====== Available data ======

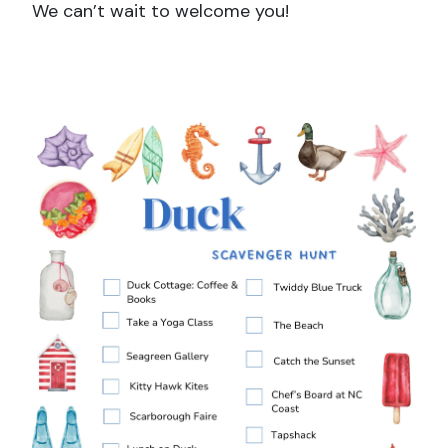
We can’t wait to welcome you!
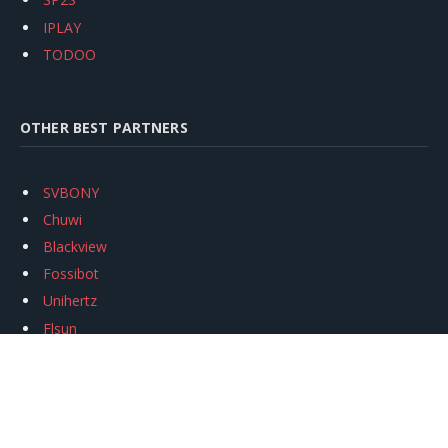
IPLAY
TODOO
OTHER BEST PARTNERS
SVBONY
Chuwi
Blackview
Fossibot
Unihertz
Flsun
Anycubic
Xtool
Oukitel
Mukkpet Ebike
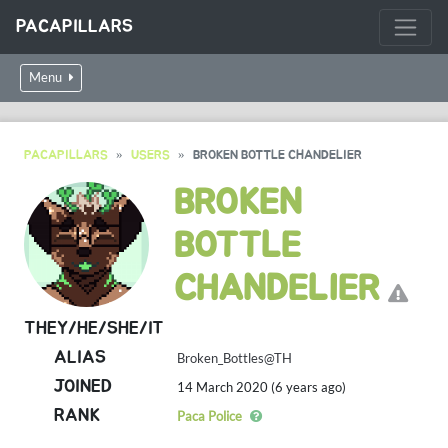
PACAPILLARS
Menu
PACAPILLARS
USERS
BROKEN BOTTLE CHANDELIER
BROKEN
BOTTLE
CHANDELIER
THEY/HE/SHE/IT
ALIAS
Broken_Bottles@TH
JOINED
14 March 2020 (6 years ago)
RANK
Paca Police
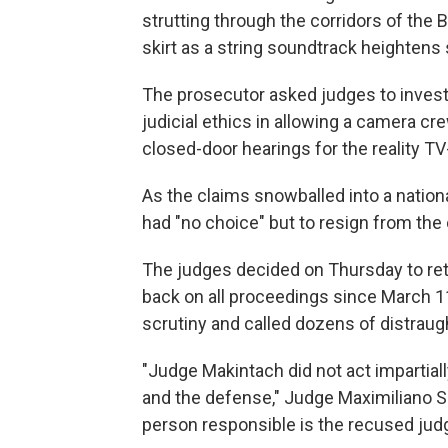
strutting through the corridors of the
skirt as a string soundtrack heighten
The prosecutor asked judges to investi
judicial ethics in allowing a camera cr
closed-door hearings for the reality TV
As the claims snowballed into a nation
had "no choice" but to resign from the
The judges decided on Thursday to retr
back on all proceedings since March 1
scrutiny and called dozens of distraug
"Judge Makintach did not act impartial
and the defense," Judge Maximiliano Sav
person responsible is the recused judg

======
====== Available data ======

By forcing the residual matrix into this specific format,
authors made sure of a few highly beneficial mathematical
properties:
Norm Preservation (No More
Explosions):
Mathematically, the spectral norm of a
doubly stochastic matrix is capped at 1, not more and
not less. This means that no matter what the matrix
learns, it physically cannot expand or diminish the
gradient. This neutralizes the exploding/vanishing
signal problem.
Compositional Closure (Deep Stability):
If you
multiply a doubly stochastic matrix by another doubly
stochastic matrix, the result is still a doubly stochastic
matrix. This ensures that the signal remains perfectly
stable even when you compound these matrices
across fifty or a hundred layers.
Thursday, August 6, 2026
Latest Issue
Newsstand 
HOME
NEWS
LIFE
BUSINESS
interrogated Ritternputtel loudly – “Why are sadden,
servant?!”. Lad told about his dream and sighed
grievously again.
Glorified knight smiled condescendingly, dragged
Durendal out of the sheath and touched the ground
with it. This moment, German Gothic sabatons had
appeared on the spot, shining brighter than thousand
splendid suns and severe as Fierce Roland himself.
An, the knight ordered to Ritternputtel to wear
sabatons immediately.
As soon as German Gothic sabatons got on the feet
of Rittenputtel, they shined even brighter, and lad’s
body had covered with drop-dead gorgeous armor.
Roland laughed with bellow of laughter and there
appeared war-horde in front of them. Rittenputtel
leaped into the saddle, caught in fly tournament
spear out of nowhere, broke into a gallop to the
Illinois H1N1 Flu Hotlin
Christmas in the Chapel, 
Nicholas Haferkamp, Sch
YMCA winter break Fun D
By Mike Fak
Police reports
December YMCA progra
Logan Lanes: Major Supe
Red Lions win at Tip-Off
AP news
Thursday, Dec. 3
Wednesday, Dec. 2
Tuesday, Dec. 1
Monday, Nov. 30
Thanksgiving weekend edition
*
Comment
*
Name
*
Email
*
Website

======

→ Task details
From the records above, give again only the part that opens with the line containing "We can’t wait to welcome you!" and closes with the line containing "person responsible is the recused judg". Keep both ends but drop the pictures.

→ Written response
We can’t wait to welcome you!
IPLAY
TODOO
OTHER BEST PARTNERS
SVBONY
Chuwi
Blackview
Fossibot
Unihertz
Flsun
Anycubic
Xtool
Oukitel
Mukkpet Ebike
PACAPILLARS
Menu
PACAPILLARS
USERS
BROKEN BOTTLE CHANDELIER
BROKEN
BOTTLE
CHANDELIER
THEY/HE/SHE/IT
ALIAS
Broken_Bottles@TH
JOINED
14 March 2020 (6 years ago)
RANK
Paca Police
strutting through the corridors of the
skirt as a string soundtrack heighten
The prosecutor asked judges to investi
judicial ethics in allowing a camera cr
closed-door hearings for the reality TV
As the claims snowballed into a nation
had "no choice" but to resign from the
The judges decided on Thursday to retr
back on all proceedings since March 1
scrutiny and called dozens of distraug
"Judge Makintach did not act impartial
and the defense," Judge Maximiliano Sav
person responsible is the recused judg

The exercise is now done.